Questa storia è dedicata a mio padre.





SPAZZOLE

La prima volta che mi è venuto il ciclo avevo tredici anni e due mesi, e con me non c'era nessuna donna che potesse aiutarmi.

Mi trovavo a Forks da ormai due settimane, per i miei “tre-mesi-con-papà”. Ero più o meno preparata psicologicamente al fatto che prima o poi mi sarebbe dovuto succedere, e a grandi linee sapevo anche che cosa sarebbe successo – la mamma mi aveva riempita di strani opuscoli presi dal ginecologo e mi aveva più o meno costretta a fare un “discorsetto speciale” fra donne – ma la mia idea di prima o poi aveva più a che fare con il poi che con il prima. Quando successe, scoprii di non essere pronta. Per niente.

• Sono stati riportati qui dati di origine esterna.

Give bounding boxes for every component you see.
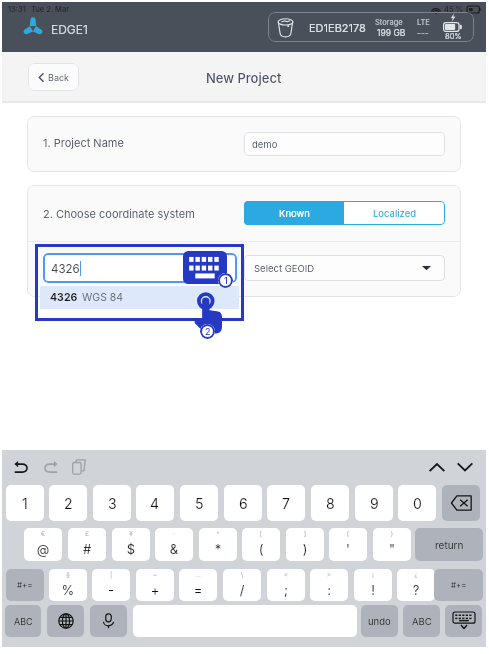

Erano le dieci del mattino e io avevo cominciato a fare i compiti delle vacanze per riempire il vuoto piattume delle giornate estive a Forks. Mi ero accorta di provare uno strano fastidio al basso ventre, ma mi ero convinta di aver probabilmente mangiato cereali e latte scaduto a colazione. Era tipico di Charlie non pulire il frigo troppo spesso ed era già capitato che scoprissi pezzi di formaggio verdi di muffa o vasetti di sottaceti con una strana patina bianca che galleggiava in superficie. Non mi preoccupai molto e continuai a fare i compiti in cucina.

Poi accadde.

Fu una sensazione strana, come se si fosse improvvisamente sciolto un nodo sconosciuto tra le mie viscere e improvvisamente qualcosa di caldo e viscido mi scivolò tra le cosce. Il mio primo pensiero fu “okay, riesco a farmi male persino sedendomi su una sedia.”

Poi realizzai.

Oh.

Scattai in piedi e barcollai in bagno con le gambe larghe e una sgradevole sensazione di umido calore tra le cosce. Presi della biancheria pulita, mi tolsi i vestiti scalciando e mi lavai frettolosamente sotto la doccia, sforzandomi di nonguardare il sangue che colava nello scarico. Cercai a tentoni le mutandine che avevo appoggiato sul mobile del bagno. Solo in quel momento mi resi conto di non avere assorbenti con me.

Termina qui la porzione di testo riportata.